In contrast to the remarkable abundance of frozen yogurt shops in the Good Place, the priest has not yet managed to find a single pub.
"It's basically a forking war crime," he laments as they make their way through the meandering streets back to his house, a bottle of wine shoved in each pocket.
"Maybe we could open one together," she says, inspecting the label of a bottle of Merlot. "I used to run a café, maybe it's the same."
"Maybe," he agrees amiably. "Sounds like a lot of work, though, when we can just drink at home."
"We'd probably be the only customers, anyway."
He opens his front door and they lounge either side of his coffee table, sprawled out on the carpet. "I sometimes wonder if we're the only bastards in heaven," he says, pouring them both a liberal glass of wine.
She lets out a peal of laughter. "I have had the exact same thought."
"I thought I'd feel more peaceful, you know?" he says, leaning back against his sofa and waving his drink for emphasis. "I've reached my eternal rest or whatever... and it's actually really forking stressful."
"At least you know you belong here, after doing all that..." she waves her hand in the air, narrowly avoiding spilling red wine on the carpet. "...priesty stuff when you were alive."
"I'm sure you-"
She cuts him off. "Were you a good priest?"
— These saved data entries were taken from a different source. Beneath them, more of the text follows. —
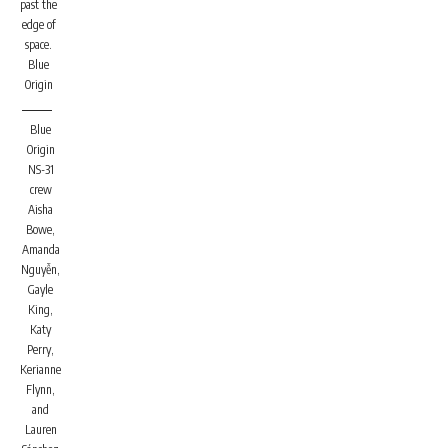
past the
edge of
space.
Blue
Origin
Blue
Origin
NS-31
crew
Aisha
Bowe,
Amanda
Nguyễn,
Gayle
King,
Katy
Perry,
Kerianne
Flynn,
and
Lauren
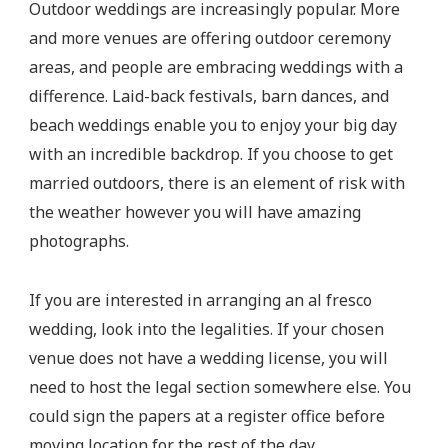
Outdoor weddings are increasingly popular. More
and more venues are offering outdoor ceremony
areas, and people are embracing weddings with a
difference. Laid-back festivals, barn dances, and
beach weddings enable you to enjoy your big day
with an incredible backdrop. If you choose to get
married outdoors, there is an element of risk with
the weather however you will have amazing
photographs.
If you are interested in arranging an al fresco
wedding, look into the legalities. If your chosen
venue does not have a wedding license, you will
need to host the legal section somewhere else. You
could sign the papers at a register office before
moving location for the rest of the day.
It takes him a second of thought and several sips of wine before he answers. "Yeah, I think so. I wasn't a great person before that, but I think I made up for it. Were you a good person?"
"Fork no," she laughs. "Someone up there's getting fired for this, I guarantee you."
"Come on, you must have done some good things."
"I'll let you know if I remember any." They lapse into comfortable silence for a while and he tops up her glass. She looks comfortable propped up against the armchair, loose-limbed and languid.
"Do you feel peaceful here?" he asks.
"Not in the slightest."
"Maybe we should look for it. Go out on a mission in search of heavenly contentment."
"If we can find some, I'm all for it," she laughs. "Plus, I definitely need a hobby other than drinking and masturbating."
"Sure, sure. We can't have you getting a strained wrist, or whatever."
"Here's to peace," she proposes, lifting her glass.
"To peace," he agrees.
Their first attempt at achieving inner piece does not go well. The priest has the bright idea to ask Jianyu to lead them through a Buddhist meditation. He assents with a bow and brings them into a silent clearing in the opulent grounds of Tahani's mansion, a faint whiff of buffalo sauce suffusing the air around him. He settles them cross-legged on the manicured lawn, spines straight, hands resting lightly on their knees, ready commune with the universe.
Then Jianyu opens his mouth.
An hour later, they wave him farewell and walk out of the garden, slightly dazed, and continue without speaking for a few minutes.
"So is that a typical Buddhist meditation session?" she asks, breaking their silence.
"Not... in my experience," responds the priest diplomatically. "I don't think it's usual for a monk to use the word "dope" in any context."
"I did find the part about letting go of the swamp alligators in your soul oddly helpful."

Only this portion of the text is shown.